Una reflexión sobre la vida, la muerte, la pasión, el paso del tiempo y el dinero que todo lo distorsiona, incluso la autenticidad de las relaciones humanas, Nosotros es un relato íntimo e incandescente de amor brujo.
Su última novela, Nosotros, es ante todo una historia sobre el duelo y la pérdida de un ser querido. Usted evoca grandes temas eternos: el amor, el paso del tiempo y la muerte, que todo lo acaba. ¿Cómo definiría esta obra? ¿Una historia de amor? ¿Un relato filosófico? ¿Un poema en prosa? ¿Todo eso a la vez?

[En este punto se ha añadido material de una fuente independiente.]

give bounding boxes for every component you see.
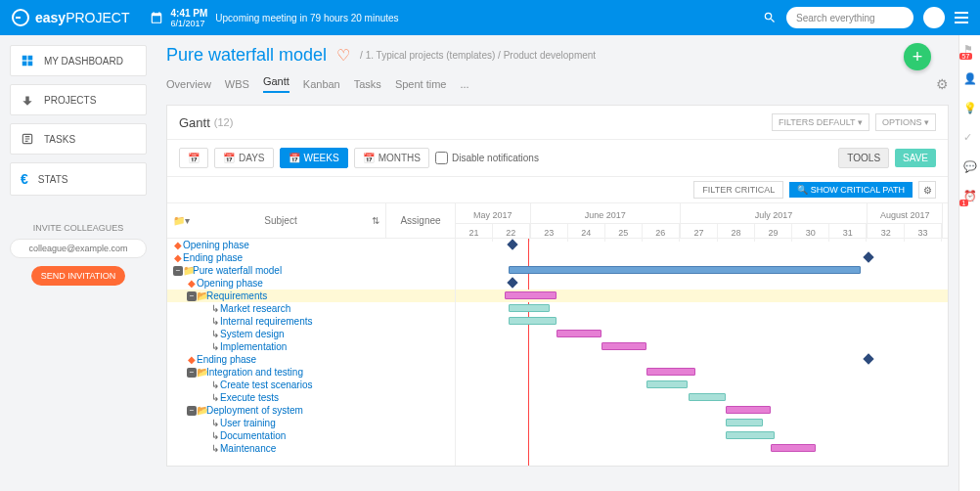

Realmente todo a la vez. Cuando le oí mencionar estas diferentes interpretaciones, pensé en responderle que era una historia de amor, casi filosófica. Pero está escrita en un estilo en el que el ritmo, la poesía, el pensamiento y la belleza del lenguaje son muy importantes, así que prefiero decir que es una versión condensada, una mezcla de todo lo que ha sugerido. La novela no tiene una sola faceta. Si se presenta como una historia de amor, y así es como el lector entra en la novela y lo que ve al principio, entonces las cosas se complican y la estructura de la novela ya no es tan lineal.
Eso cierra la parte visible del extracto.